Shallow overview of institutional plant-based meal campaigns in the US and Western Europe (Rethink Priorities)
Executive summary
- This report provides a shallow overview of the potential for impactful opportunities from institutional plant-based meal campaigns in the U.S., France, Germany, UK, Spain, and Italy based on reviewing existing research and speaking with organizations conducting such campaigns.
- Campaigns that seek to make plant-based meals the default or set ambitious targets to reduce animal product purchases appear to offer potentially large effects. However, these campaigns may have lower chances of winning these changes and ensuring they are held, compared to less restrictive changes like offering more plant-based options every day.
- When designing changes, one should emphasize reducing all animal products in order to avoid substitution from beef and lamb to chicken, seafood, and eggs, which require more animals to be harmed.
- It appears that most large schools and universities in the U.S., France, and Germany offer regular meatless meal options. This leaves fewer opportunities available for campaigns to secure more of these particular changes. We have not seen strong evidence yet that organizations are winning much stronger changes affecting meals available or served at a large enough scale to offer significant impact.
- It appears that classroom offerings of meatless meals in Italy, Spain, and the UK are far less widespread, leaving potential room for impact from further work there. However, because we spent less time researching these countries, further research is recommended to confirm the scale of this potential opportunity, such as supporting a group to replicate these studies (Essere Animali 2024, Ottonova 2022).
- The cost-effectiveness of campaigns to win such changes seems to depend on the ambition of the change requested, the relatively high campaign costs even for small wins, and the uncertainty around costs needed to ensure this change is maintained over time. Cost-effectiveness can quickly hit diminishing returns where existing coverage is high and the extent of large-scale opportunities remaining is limited.
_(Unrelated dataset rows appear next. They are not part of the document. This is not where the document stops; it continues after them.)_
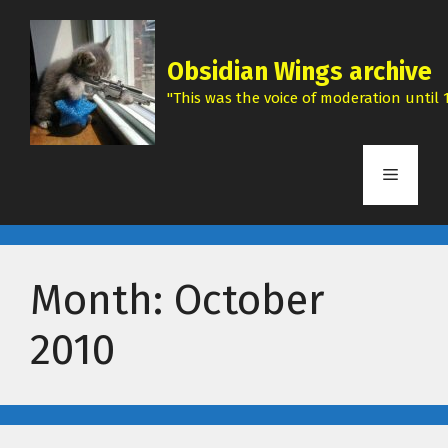
Skip
to
content
Obsidian Wings archive
"This was the voice of moderation until 1
Menu
Month:
October
2010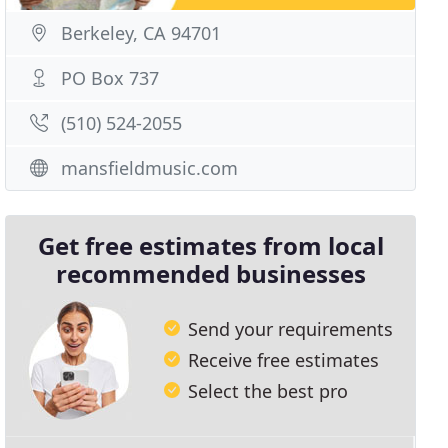
Berkeley, CA 94701
PO Box 737
(510) 524-2055
mansfieldmusic.com
Get free estimates from local
recommended businesses
Send your requirements
Receive free estimates
Select the best pro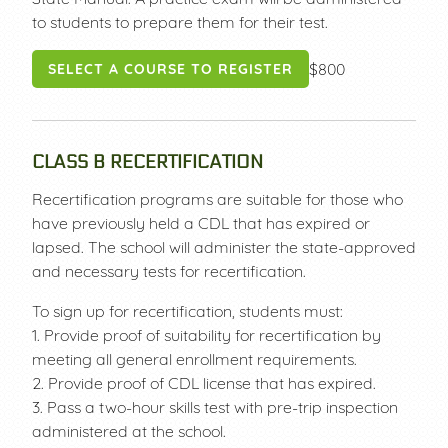
to students to prepare them for their test.
$800
SELECT A COURSE TO REGISTER
CLASS B RECERTIFICATION
Recertification programs are suitable for those who
have previously held a CDL that has expired or
lapsed. The school will administer the state-approved
and necessary tests for recertification.
To sign up for recertification, students must:
1. Provide proof of suitability for recertification by
meeting all general enrollment requirements.
2. Provide proof of CDL license that has expired.
3. Pass a two-hour skills test with pre-trip inspection
administered at the school.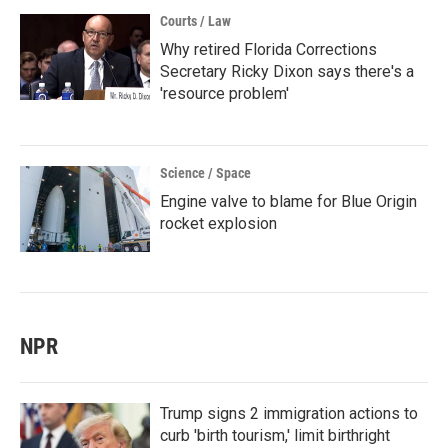
Courts / Law
Why retired Florida Corrections
Secretary Ricky Dixon says there's a
'resource problem'
Science / Space
Engine valve to blame for Blue Origin
rocket explosion
NPR
Trump signs 2 immigration actions to
curb 'birth tourism,' limit birthright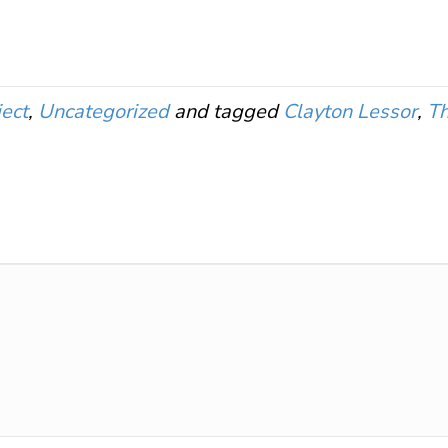
ect
,
Uncategorized
and tagged
Clayton Lessor
,
Th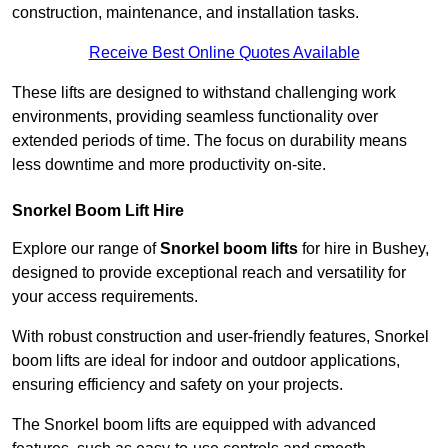
construction, maintenance, and installation tasks.
Receive Best Online Quotes Available
These lifts are designed to withstand challenging work
environments, providing seamless functionality over
extended periods of time. The focus on durability means
less downtime and more productivity on-site.
Snorkel Boom Lift Hire
Explore our range of
Snorkel boom lifts
for hire in Bushey,
designed to provide exceptional reach and versatility for
your access requirements.
With robust construction and user-friendly features, Snorkel
boom lifts are ideal for indoor and outdoor applications,
ensuring efficiency and safety on your projects.
The Snorkel boom lifts are equipped with advanced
- High-impact opportunities may be in securing stronger changes from large institutions or catering companies that serve many institutions (e.g., plant-based defaults or high % animal product purchase reductions), expanding the size of commitments secured by relatively low-cost student-led university campaigns, or securing even more modest changes such as plant-based options every day in Italy, Spain, and the UK where existing coverage appears to be low.